Vaccines are close, but we'll still need antiviral drugs
Although the clinical trials are not complete and there are still many questions to be answered, it is difficult not to be optimistic about Pfizer’s new COVID-19 vaccine.
If there was a single physician or scientist who predicted a 90% protection rate, he or she did an amazing job of keeping it secret. If the vaccine’s unexpected preliminary results hold up, we will have the possibility of making a serious dent in this terrible pandemic, which has thrown the world into chaos in less than one year.
Vaccines have been remarkably successful at eradicating deadly diseases such as smallpox, polio, and diphtheria. Other vaccines, especially for influenza, are far from perfect. Flu vaccines must be given annually and have a protection rate of only about 50%. This is due to resistance and new strains of flu arising every year, rendering the previous year’s vaccine ineffective. This is already occurring with COVID-19 as numerous strains of the virus that causes it have already been identified.
It is all but certain that SARS-CoV-2, a strain of the coronavirus that causes COVID-19, will behave more like flu than polio. As a result, we will not know for years how long these vaccines will protect us against the infection. This is one of several reasons we believe the development of effective, direct-acting antiviral drugs to augment vaccines is essential. And as was the case with HIV/AIDS and hepatitis C, it is likely that a combination of drugs, or a drug cocktail, will be required.
At this time, we have nothing of the sort. Although Remdesivir recently became the first and only FDA-approved treatment for COVID-19, it is not potent enough to solve the problem by itself. Over the past nine months, a parade of “promising” repurposed drugs marched across the headlines. Some failed and some are still being evaluated, but there is no clear winner yet. This is not unexpected; repurposed drugs were originally designed for other conditions.
There is another group of drugs being developed for which preliminary results are encouraging. Not surprisingly, this is due to these drugs utilizing time-tested mechanisms for inhibiting RNA viruses, including nucleoside and protease-based inhibitors, as well as others that stop the virus from replicating. We believe that drugs like this are essential for a number of reasons.
One is distribution: Worldwide distribution of the vaccine, especially to developing countries, will be extremely challenging based on the unprecedented number of people who must be vaccinated.
Two is cold storage: Most vaccines are unstable at room temperature and must be refrigerated. By contrast, small-molecule antiviral drugs (pills) have long shelf lives even at ambient temperatures.
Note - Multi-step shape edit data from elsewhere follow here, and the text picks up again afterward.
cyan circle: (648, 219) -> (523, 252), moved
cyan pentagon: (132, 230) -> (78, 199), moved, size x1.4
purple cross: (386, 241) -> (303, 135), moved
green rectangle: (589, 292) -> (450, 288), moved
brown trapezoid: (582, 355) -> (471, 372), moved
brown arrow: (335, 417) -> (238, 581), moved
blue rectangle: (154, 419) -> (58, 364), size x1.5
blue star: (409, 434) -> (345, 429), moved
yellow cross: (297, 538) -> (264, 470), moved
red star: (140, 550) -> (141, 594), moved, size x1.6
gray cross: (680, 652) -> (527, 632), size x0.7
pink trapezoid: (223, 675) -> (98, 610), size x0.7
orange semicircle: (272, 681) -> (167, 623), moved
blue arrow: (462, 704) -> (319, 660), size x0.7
The Pfizer vaccine presents a special challenge since it must be kept at minus-78 degrees celsius, which is well below the range of normal freezers. This makes storage and distribution challenging.
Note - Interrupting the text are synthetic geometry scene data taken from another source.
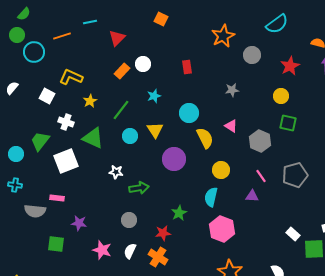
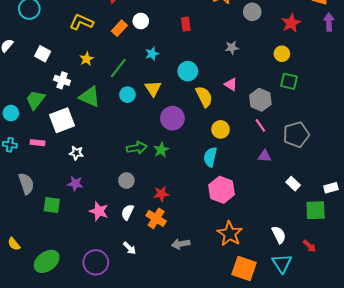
yellow L-shape: (71, 77) -> (81, 22), moved
white star: (116, 172) -> (76, 153), moved
pink line: (261, 176) -> (260, 125), moved
purple triangle: (252, 196) -> (264, 156), moved
pink rectangle: (57, 198) -> (37, 143), moved
gray semicircle: (35, 211) -> (26, 184), moved, turned -115
green star: (179, 213) -> (161, 150), moved
white rectangle: (293, 234) -> (293, 184), moved

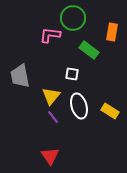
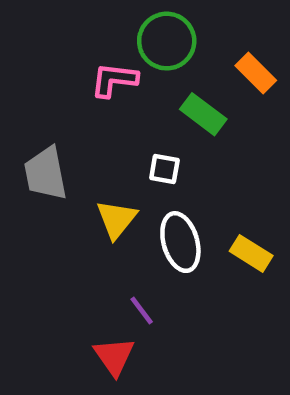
orange rectangle: (112, 32) -> (256, 73), turned -54
purple line: (53, 117) -> (142, 311), moved

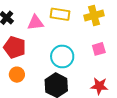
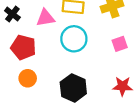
cyan circle: (62, 56) -> (74, 39), moved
Another reason we feel these drugs are essential is resistance: As mentioned above, numerous coronavirus strains are already circulating worldwide. It is unlikely a single vaccine will protect against all of them. Problematic is that the SARS-CoV-2 strain is a zoonotic virus, meaning it jumps from animals to humans, unlike polio or smallpox. This makes protection from SARS-CoV-2 much more difficult due to its inherent difference in normal vector-borne transmission.
A final reason is incompatibility: There are numerous cohorts of people who cannot be vaccinated due to underlying health conditions, a compromised immune system, or an allergy to the vaccine or one of its components.
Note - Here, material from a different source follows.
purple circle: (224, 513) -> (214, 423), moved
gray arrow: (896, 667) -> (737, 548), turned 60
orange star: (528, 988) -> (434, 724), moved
In short, while there is certainly reason to be optimistic that this vaccine will be available soon and make a marked difference in our lives, there are still multiple reasons why we will need to continue to search for new, effective antiviral drugs to fight COVID-19 and SARS-CoV-2.
Jonathan “Josh” Bloom is a senior vice president and the director of chemical and pharmaceutical science for the American Council on Science and Health in New York City. Katherine Seley-Radtke is a professor of chemistry and biochemistry at the University of Maryland, Baltimore County. They wrote this for the News Tribune.